Calling Inspirit-Baby!

♥ éclair reviews ~ busy finishing requests!

Boyfriend-Girlfriend, Deal?

Author: Inspirit-Baby

Chapters: 11 (on-going)

Reviewer: SimplyCuddly


 

Title: 8.5/10 

Just by reading the title, I felt like this was going to be a romcom fic. So you depicted the genre nicely. Good!

It's not the most original, eye-catching title I ever seen on this site, but I like it nevertheless. It brings a certain vibe of curiosity. 

 


Description/Foreword: 8.5/10 

Okay, the first thing I noticed is the poster and contest credits. I recommend putting that at the bottom of your description/foreword, rather than putting it at the top. It'll make it look more clean and neat.

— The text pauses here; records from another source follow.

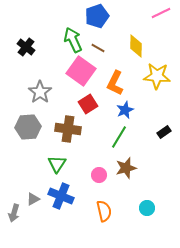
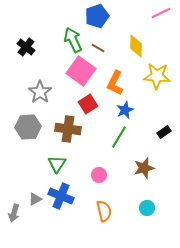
brown star: moved 18 px right
gray triangle: moved 2 px right
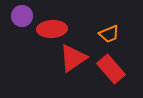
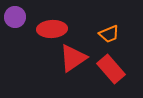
purple circle: moved 7 px left, 1 px down
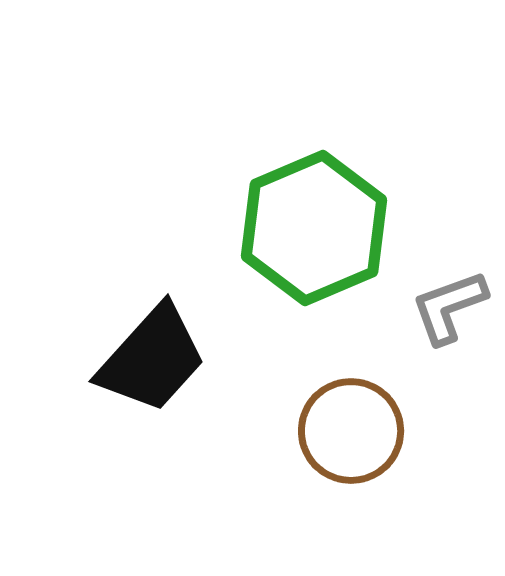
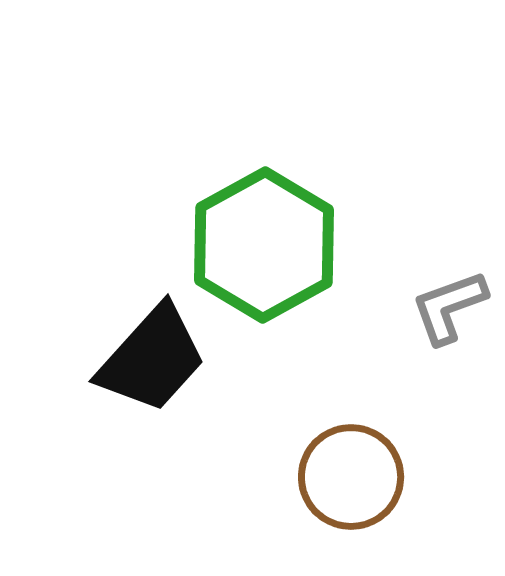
green hexagon: moved 50 px left, 17 px down; rotated 6 degrees counterclockwise
brown circle: moved 46 px down
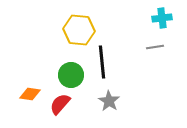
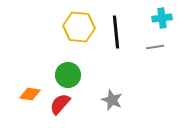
yellow hexagon: moved 3 px up
black line: moved 14 px right, 30 px up
green circle: moved 3 px left
gray star: moved 3 px right, 1 px up; rotated 10 degrees counterclockwise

Anyway, let's move to the foreword! It's good that you gave a fair, not-too-revealing summary, but I think you could have arranged it into a paragraph to make it look more organized. But that's totally up to you!

 


Appearance: 9/10 

I have no problem with the appearance! The pink theme suites the story very well. 
 


Characterization: 12/20

The characterization was good! I understood the characters' personalities through their actions and words, but I think you could add some more thought and feelings process in them. Give us the details, details! Anyway, I found it humorous how Woohyun and Hyemin would always bicker and yell at each other. However, the name calling "evil witch" and "stupid monkey" was a bit too repetitive. It's cute and funny, but try not overuse it or else it'll become dry and it might bother the readers. 

On a side note, I feel like you could have explained their family backgrounds a bit more. Like, why are the adults getting Hyemin and Woohyun in these arranged marriages exactly? It's a rather important part to the story, and the way you depicted the background seemed a tad bit vague. Overall, I suggest for you to try going for more elaboration. 


Grammar and Punctuation: 8/20 

I noticed a few grammar mistakes that caught my eye such a misspellings, punctuation, and the like. But first of all, the tenses. Sometimes I would see you writing in past tense and then the next line would be present tense.

Example:

Hyemin walked through the hallway with Suzy, a bright smile on her face.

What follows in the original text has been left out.